And the snowpack is deep — measuring 2.6 metres above Helen Lake in Banff National Park to 2.3 metres in a forest clearing near Fortress Mountain, said Pomeroy.

The snowpacks are close to average at mid and lower elevations due to melting and rain during the winter, he said.

“At the very highest elevations, when that rain hits when it’s mixed with snow, the snowpack will soak it up and it’s still holding it, and that’s why we have really high values at the highest, coldest places,” said Pomeroy.

The snowmelt should be “exceptionally high” this year in the Bow River basin, said Pomeroy, adding it could be “one of the highest in our lifetimes.”

“That will help us with the low flows into rivers that we’ve been seeing in recent late summers and falls, which has been problematic in Calgary and for the irrigation downstream,” said Pomeroy.

But an eye will need to be kept on high stream flows, he added.

“Snowmelt by itself doesn’t generally cause flooding in Calgary and in the area, but it can be a contributing factor if there’s rain during the snowmelt, and if the snowmelt is fast,” said Pomeroy.

Southern Alberta snowpack is extremely low

But the situation looks much different south of Calgary, in the Oldman River basin.

Recent Alberta Environment snow surveys are at record lows in the southern Alberta Rockies , said Pomeroy. At Akamina Pass, for example, the early March survey is the lowest ever, he noted.

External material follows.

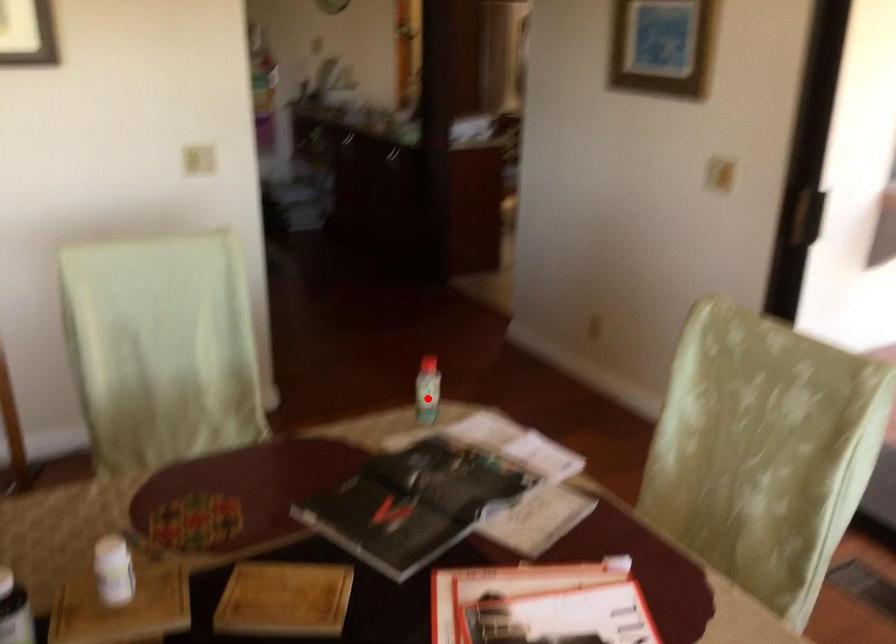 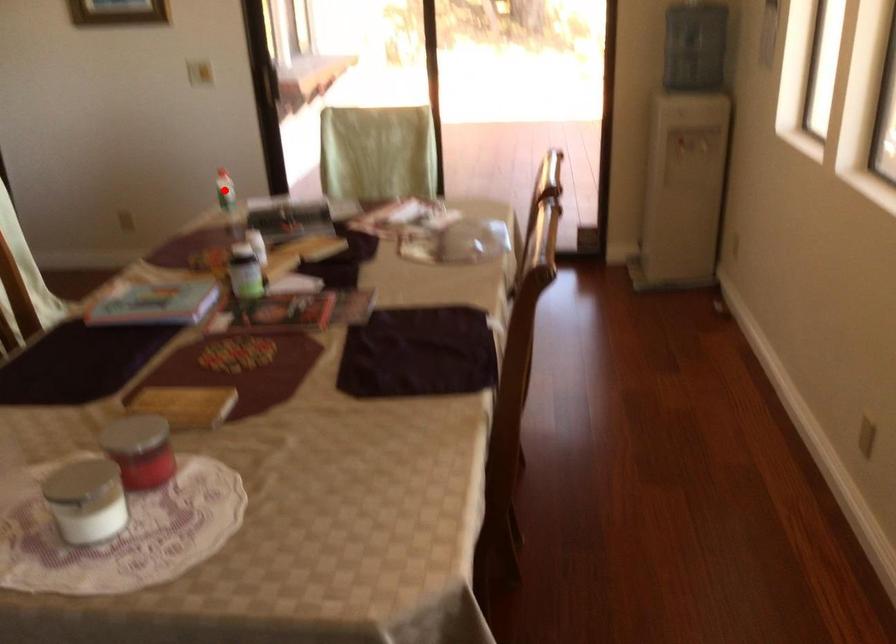 I am providing you with two images of the same scene from different viewpoints. A red point is marked on the first image and another point is marked on the second image. Is the red point in image1 aligned with the point shown in image2?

At Akamina Pass in 2023, there was 260 millimetres of water equivalent — the depth of water once it melts — in the snowpack. This year there’s 162 millimetres.

“In the Oldman, they need to prepare for the possibility of severe drought this year,” said Pomeroy.

But he’s reluctant to call 2026 a drought year in southern Alberta, with conditions depending on how much moisture the region gets this spring.

The western United States is experiencing its most severe drought and heat wave since records began being kept in the 1800s, said Pomeroy.

“That exceptional drought extends up into the headwaters of the Oldman River, which are in Glacier National Park, Mont., but it also goes up into the Pincher Creek area.”

An attribution study showed the Western U.S. drought would be “virtually impossible” without the extra greenhouse gases in the atmosphere, said Pomeroy.

“It’s human-caused climate change, for sure,” he said.